Wildish is a Certified Teacher of Primary through Level 7 (the highest) of the American Ballet Theatre National Training Curriculum. She participated in ABT's project of establishing uniform country-wide standards of instruction. She has trained and mentored other teachers, notably for the Dance Educators of America, and as a member of the U.S. Faculty of Education of the United Kingdom's Royal Academy of Dance.

An outspoken advocate for non-professional adult dance education and performance, Wildish states, "Once you get out of school, you know, adults just have class.
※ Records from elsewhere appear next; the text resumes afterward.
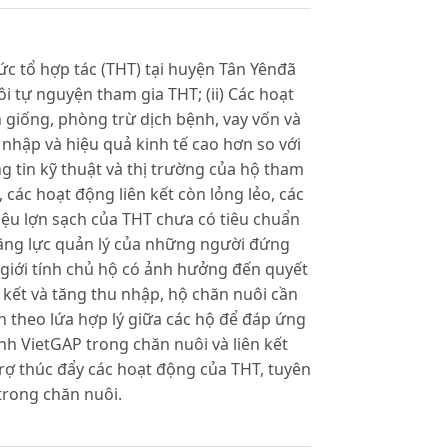
ức tổ hợp tác (THT) tại huyện Tân Yênđã
ôi tự nguyện tham gia THT; (ii) Các hoạt
giống, phòng trừ dịch bệnh, vay vốn và
nhập và hiệu quả kinh tế cao hơn so với
ng tin kỹ thuật và thị trường của hộ tham
 các hoạt động liên kết còn lỏng lẻo, các
iệu lợn sạch của THT chưa có tiêu chuẩn
ăng lực quản lý của những người đứng
 giới tính chủ hộ có ảnh hưởng đến quyết
n kết và tăng thu nhập, hộ chăn nuôi cần
n theo lứa hợp lý giữa các hộ để đáp ứng
nh VietGAP trong chăn nuôi và liên kết
rợ thúc đẩy các hoạt động của THT, tuyên
trong chăn nuôi.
What else do they have... unless the teacher organizes an opportunity?" In the span of a 40+ year career, Wildish has served as a faculty member of the Broadway Dance Center, Alvin Ailey Extension, and Peridance. She continues to teach in the New York City metropolitan area.

==Director, producer, choreographer==

===Performing in New York Showcase===
Following her retirement in 2007, Wildish founded a dance variety show called the "Performing in New York Showcase," for which she functions as Producer and artistic director. This event is intended to give adult students an opportunity to perform, and a variety of dance companies are invited to participate. As part of this effort, Wildish also choreographs and stages an act danced by students from her classes.

===New York City Festival of Dance Schools===
Wildish produced the first annual NYC Festival of Dance Schools in 2011. This event showcases the top talent from prominent studios from New York City and surrounding areas.

===New York City Dance Parade===
Wildish served as the Grand Marshall of the New York City Dance parade in 2011.

===Other work===
"Awake" (1986) by Jonathan James was choreographed in collaboration with Wildish.

==Private life==
Wildish is married to Arthur Coopchick, and resides in New York City.